I'm kinda low on bandwidth, so I might not engage with this further. But in any case, thanks for trying to share parts of your model!

This will be my last comment here. Thank you for trying to explain why you disagree with me!

IIUC, a central theme here is the belief that {making learning offline vs online} and {limiting AI-human interfaces to be simple/understood} would solve large chunks of the whole alignment problem, or at least make it much easier.

I"m impressed that you passed my ITT. I think analogies to other alignment problems like the human alignment problem miss that it's the most difficult setting, but you don't need to play on that difficulty, because AI is very different from humans.

AFAICT, PHF doesn't solve any of the core problems of alignment.

While I definitely over claimed on how much it solves the alignment problems, I think this is definitely underselling the accomplishments. It's an incomplete solution, in that it doesn't do everything on it's own, but it does carry a lot of weight.

To talk about deceptive alignment more specifically, deceptive alignment is essentially where the AI isn't aligned with human goals, and tries to hide that fact. One of the key prerequisites of deceptive alignment is that it is optimizing a non-myopic goal. It's the most dangerous form of alignment, since we have an AI only aligned for instrumental, not terminal reasons.

What Pretraining from Human Feedback did was it finally married a myopic goal with competitive capabilities, and once the myopic goal of conditional training was added, then deceptive alignment goes away, since a non-myopic goal being optimized is one of the key prerequisites.

I don't see how this follows. IIUC, the proposition here is something like

If the AI only interacts with the humans via a simple, well-defined, and thoroughly understood interface, then the AI can't hack the humans.

Is that a reasonable representation of what you're saying? If yes, consider: What if we replace "the AI" with "Anonymous" and "the humans" with "the web server"? Then we get

If Anonymous only interacts with the web server via a simple, well-defined, and thoroughly understood interface, then Anonymous can't hack the web server

...which is obviously false in the general case, right? Systems can definitely be hackable, even if interactions with them are limited to a simple interface; as evidence, we could consider any software exploit ever that didn't rely on hardware effects like rowhammering.
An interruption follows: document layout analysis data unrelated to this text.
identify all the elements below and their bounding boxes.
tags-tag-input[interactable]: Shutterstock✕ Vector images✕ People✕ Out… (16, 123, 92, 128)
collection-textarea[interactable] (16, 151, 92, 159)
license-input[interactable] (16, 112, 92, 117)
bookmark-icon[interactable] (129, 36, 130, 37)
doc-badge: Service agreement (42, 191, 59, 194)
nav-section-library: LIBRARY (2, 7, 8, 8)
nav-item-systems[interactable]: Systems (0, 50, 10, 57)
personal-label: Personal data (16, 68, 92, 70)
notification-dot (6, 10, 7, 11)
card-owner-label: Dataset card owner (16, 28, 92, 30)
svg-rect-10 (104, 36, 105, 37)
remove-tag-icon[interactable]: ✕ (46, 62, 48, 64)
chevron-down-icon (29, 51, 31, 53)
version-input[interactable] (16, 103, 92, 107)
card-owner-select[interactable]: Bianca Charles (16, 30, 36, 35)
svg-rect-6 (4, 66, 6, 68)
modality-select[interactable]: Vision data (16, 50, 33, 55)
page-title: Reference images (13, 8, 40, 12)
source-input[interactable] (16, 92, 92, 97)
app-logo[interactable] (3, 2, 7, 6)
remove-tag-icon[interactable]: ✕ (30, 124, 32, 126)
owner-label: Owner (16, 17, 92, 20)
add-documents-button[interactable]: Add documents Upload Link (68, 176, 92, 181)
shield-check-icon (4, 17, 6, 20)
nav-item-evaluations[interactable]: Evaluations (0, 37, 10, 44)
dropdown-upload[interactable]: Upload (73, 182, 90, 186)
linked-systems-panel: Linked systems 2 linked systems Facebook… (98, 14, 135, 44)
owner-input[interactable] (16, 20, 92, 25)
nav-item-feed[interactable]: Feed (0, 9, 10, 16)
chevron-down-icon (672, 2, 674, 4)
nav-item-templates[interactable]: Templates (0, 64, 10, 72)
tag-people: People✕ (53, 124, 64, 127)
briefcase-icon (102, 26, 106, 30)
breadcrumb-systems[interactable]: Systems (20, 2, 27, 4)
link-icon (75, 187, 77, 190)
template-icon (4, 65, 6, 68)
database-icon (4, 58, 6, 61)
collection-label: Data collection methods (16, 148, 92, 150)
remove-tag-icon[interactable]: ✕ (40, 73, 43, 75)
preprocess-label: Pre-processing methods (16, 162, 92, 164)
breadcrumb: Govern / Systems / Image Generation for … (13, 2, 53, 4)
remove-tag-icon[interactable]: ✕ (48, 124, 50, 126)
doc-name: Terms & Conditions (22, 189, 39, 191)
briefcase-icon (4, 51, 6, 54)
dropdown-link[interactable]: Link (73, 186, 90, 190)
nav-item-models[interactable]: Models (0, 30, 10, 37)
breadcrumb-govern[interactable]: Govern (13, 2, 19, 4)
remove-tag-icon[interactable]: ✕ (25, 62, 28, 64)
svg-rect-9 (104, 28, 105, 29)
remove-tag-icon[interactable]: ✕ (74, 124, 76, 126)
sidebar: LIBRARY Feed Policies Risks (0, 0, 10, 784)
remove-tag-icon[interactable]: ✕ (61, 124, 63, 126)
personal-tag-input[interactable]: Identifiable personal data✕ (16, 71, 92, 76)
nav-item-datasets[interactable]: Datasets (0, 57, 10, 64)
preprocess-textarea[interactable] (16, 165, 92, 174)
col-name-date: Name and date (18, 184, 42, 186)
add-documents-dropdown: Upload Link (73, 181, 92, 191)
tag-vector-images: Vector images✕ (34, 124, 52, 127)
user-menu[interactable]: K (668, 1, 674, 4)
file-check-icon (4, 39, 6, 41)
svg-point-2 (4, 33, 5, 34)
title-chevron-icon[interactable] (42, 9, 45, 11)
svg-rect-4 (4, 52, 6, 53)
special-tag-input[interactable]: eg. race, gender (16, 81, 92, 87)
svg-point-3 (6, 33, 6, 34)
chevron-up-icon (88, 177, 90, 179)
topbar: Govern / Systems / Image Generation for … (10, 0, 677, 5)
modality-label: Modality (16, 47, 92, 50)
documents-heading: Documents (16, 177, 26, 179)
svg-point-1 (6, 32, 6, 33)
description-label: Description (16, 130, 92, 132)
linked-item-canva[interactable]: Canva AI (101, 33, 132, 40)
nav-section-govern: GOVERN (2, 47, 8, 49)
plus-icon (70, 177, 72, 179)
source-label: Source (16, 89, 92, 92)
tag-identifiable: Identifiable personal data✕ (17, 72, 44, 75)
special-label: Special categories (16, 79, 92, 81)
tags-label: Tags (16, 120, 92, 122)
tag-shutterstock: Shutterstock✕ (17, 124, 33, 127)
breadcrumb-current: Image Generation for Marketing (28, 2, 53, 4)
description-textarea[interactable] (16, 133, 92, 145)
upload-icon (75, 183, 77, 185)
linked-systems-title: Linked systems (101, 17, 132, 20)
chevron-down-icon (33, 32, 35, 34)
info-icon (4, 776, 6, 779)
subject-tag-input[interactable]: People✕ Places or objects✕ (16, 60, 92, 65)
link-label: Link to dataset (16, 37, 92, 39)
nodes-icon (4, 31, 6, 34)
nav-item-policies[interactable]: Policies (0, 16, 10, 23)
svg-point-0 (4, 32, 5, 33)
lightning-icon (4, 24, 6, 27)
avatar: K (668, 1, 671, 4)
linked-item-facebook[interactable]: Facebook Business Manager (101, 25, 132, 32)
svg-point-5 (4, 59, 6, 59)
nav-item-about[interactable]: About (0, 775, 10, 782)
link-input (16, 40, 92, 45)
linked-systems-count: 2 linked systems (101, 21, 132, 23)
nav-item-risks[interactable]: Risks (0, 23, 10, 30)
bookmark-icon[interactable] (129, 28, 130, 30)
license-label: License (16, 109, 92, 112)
This is definitely right, and I did over claim here, though I do remember Pretraining from Human Feedback claimed to do this:

Conditional training (as well as other PHF objectives) is purely offline: the LM is not able to affect its own training distribution. This is unlike RLHF, where the LM learns from self-generated data and thus is more likely to lead to risks from auto-induce distribution shift or gradient hacking.
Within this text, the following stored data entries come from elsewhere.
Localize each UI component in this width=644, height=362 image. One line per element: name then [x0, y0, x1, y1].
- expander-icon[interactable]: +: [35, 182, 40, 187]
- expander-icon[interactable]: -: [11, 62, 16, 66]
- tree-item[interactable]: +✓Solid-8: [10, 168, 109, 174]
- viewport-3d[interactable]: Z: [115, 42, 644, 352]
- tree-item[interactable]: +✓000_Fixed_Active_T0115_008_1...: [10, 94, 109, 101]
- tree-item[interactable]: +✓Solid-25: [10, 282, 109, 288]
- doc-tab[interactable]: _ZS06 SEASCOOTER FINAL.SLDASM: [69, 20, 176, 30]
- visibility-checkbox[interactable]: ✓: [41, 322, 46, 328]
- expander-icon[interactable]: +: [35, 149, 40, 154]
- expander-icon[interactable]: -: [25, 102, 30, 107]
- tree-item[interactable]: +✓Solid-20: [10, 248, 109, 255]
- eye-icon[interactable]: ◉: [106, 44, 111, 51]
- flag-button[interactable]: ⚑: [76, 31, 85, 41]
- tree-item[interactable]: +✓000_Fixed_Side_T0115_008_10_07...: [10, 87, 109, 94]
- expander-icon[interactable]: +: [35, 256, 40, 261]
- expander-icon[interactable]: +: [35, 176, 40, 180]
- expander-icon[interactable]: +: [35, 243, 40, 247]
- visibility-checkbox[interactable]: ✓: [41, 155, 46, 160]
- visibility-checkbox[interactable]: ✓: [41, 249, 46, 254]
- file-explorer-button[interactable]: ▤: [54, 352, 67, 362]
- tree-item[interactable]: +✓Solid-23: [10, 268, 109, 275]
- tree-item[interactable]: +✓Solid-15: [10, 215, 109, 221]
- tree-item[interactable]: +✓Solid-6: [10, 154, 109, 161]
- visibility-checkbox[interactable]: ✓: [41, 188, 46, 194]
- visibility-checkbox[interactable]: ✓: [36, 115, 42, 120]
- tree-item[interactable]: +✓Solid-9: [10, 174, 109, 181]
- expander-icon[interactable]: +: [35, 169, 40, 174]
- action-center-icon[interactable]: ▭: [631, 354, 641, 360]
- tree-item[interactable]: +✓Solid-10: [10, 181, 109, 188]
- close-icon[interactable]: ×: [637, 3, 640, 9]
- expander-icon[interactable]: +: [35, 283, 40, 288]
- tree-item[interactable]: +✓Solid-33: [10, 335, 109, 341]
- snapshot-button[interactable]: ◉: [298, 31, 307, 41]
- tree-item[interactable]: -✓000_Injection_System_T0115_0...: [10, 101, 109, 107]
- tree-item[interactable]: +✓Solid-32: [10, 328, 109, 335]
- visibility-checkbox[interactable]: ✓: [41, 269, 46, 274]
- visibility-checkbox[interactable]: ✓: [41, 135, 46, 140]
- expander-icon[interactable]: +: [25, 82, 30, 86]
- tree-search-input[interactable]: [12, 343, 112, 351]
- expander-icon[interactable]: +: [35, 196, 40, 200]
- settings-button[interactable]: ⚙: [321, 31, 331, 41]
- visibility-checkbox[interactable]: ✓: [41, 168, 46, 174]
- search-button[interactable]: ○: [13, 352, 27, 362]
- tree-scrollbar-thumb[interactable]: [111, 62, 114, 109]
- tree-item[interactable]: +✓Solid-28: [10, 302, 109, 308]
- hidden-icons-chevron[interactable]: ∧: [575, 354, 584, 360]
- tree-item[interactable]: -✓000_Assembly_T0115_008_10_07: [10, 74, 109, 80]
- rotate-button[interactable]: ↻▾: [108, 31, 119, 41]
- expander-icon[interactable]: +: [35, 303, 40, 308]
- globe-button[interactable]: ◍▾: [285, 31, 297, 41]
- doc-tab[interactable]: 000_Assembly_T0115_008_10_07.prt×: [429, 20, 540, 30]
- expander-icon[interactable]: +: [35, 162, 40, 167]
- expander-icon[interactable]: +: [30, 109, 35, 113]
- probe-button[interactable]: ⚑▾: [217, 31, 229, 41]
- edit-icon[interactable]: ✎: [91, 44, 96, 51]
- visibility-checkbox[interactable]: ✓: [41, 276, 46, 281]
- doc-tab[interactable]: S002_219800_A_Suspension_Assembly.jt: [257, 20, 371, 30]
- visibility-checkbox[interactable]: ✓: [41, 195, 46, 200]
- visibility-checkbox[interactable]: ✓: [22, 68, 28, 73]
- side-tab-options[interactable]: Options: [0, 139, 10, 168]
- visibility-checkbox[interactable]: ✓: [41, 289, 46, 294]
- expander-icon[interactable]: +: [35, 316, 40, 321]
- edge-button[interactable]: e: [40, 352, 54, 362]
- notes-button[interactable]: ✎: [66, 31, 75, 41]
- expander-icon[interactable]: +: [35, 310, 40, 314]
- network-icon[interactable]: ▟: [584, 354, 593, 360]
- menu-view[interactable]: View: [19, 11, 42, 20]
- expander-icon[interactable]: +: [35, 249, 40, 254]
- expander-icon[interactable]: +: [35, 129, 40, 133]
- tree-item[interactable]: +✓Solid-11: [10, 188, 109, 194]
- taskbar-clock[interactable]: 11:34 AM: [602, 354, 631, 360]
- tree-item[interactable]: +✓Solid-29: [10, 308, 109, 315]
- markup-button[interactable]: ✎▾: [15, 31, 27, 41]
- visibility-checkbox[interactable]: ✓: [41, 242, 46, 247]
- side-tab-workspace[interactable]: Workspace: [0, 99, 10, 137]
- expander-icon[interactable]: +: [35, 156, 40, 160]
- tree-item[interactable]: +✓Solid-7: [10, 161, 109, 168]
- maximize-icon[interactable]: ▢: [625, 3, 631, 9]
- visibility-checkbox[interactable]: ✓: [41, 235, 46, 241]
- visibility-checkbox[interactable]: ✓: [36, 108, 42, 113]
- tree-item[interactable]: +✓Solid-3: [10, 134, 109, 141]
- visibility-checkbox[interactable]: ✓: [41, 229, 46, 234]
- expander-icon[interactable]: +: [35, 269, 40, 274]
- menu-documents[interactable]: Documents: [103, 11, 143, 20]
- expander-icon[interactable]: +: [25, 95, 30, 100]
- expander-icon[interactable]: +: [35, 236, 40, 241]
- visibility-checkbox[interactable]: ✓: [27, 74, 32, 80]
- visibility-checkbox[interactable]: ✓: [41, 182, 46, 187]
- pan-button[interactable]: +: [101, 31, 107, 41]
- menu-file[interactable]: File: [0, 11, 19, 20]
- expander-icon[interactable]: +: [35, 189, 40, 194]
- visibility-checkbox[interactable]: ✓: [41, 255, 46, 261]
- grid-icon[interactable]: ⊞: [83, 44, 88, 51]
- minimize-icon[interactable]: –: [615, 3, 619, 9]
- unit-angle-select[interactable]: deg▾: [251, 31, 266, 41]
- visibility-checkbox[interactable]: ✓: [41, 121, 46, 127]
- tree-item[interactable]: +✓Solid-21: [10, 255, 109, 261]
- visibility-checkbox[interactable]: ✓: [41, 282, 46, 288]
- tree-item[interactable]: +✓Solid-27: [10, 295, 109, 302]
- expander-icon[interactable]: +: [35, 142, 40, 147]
Which vindicated a narrower claim about the inability of the AI to hack or affect the training distribution, which I don't know how much it supports my thesis on the immunity to hacking claims.
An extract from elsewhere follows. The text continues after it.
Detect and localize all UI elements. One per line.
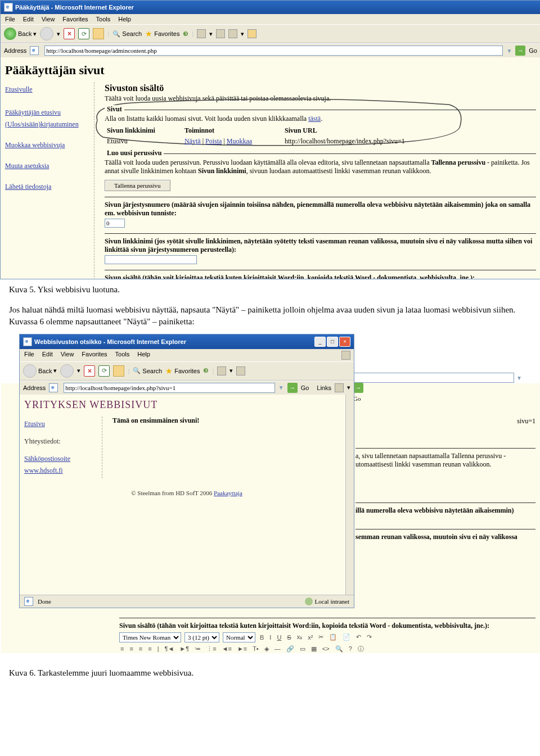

To port another reason why I'm so optimistic on alignment, I think that alignment is scalable, or put it another way, while Pretraining from Human Feedback is imperfect right now, and even in the imperfections my view is that it would avoid X-risk almost entirely, small, consistent improvements in the vein of empirical work will eventually make it far more aligned than the original Pretraining from Human Feedback work. In the case of more data, they tested it and it showed increasing alignment with more data.

To edit a quote from Thoth Hermes:

Yudkowsky was wrong in the tendency to assume that certain abstractions just don't apply whenever intelligence or capability is scaled way up."

This essentially explains my issues with the idea that alignment isn't scalable.